Segment Open
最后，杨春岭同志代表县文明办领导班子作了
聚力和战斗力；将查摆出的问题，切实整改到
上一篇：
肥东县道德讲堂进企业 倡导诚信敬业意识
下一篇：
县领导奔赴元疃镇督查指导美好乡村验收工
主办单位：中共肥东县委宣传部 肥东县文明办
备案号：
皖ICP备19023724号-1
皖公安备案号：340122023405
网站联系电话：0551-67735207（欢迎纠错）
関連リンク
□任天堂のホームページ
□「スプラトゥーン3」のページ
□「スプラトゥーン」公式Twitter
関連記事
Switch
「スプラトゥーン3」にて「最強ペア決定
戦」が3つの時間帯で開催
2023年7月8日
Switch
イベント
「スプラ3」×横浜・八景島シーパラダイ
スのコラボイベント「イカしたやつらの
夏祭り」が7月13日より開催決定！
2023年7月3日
Segment Closed
Segment Open
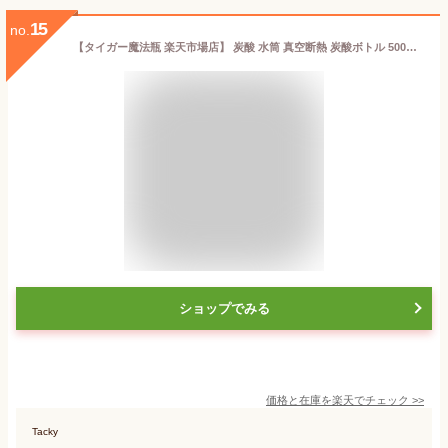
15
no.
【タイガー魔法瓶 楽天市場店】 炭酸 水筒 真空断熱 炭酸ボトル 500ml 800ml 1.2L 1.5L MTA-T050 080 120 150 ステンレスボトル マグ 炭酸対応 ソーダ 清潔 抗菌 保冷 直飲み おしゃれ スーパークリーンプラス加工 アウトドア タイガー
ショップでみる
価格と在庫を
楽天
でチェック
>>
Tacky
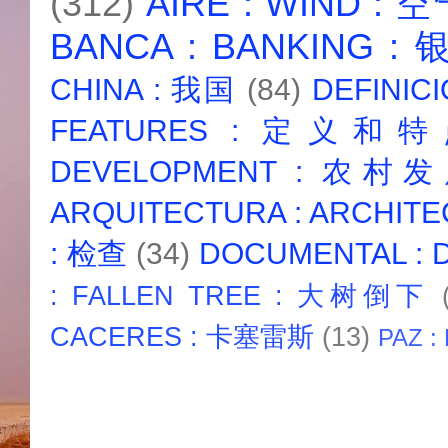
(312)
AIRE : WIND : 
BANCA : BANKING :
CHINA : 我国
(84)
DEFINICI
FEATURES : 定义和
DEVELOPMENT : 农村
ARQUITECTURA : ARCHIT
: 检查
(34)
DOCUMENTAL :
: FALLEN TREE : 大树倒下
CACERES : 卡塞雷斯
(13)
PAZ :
Segment Closed
Segment Open
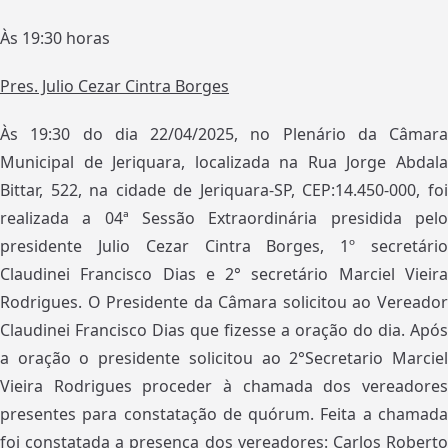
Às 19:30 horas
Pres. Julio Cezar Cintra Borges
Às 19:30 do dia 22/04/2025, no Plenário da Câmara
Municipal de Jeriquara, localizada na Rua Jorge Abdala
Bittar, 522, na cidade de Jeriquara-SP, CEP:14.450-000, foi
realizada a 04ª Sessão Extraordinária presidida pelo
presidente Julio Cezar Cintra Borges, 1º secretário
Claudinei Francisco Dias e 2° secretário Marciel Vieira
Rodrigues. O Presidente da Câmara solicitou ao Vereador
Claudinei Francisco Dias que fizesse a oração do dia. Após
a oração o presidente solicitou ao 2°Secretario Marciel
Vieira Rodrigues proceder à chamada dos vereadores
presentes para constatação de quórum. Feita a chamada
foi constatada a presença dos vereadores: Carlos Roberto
Segment Closed
[Exercise description] In the entries above, find the line with "Rodrigues. O Presidente" and the line with "foi constatada a", then set down exactly those two and every line between them, nothing else.

[Answer to the problem]
Rodrigues. O Presidente da Câmara solicitou ao Vereador
Claudinei Francisco Dias que fizesse a oração do dia. Após
a oração o presidente solicitou ao 2°Secretario Marciel
Vieira Rodrigues proceder à chamada dos vereadores
presentes para constatação de quórum. Feita a chamada
foi constatada a presença dos vereadores: Carlos Roberto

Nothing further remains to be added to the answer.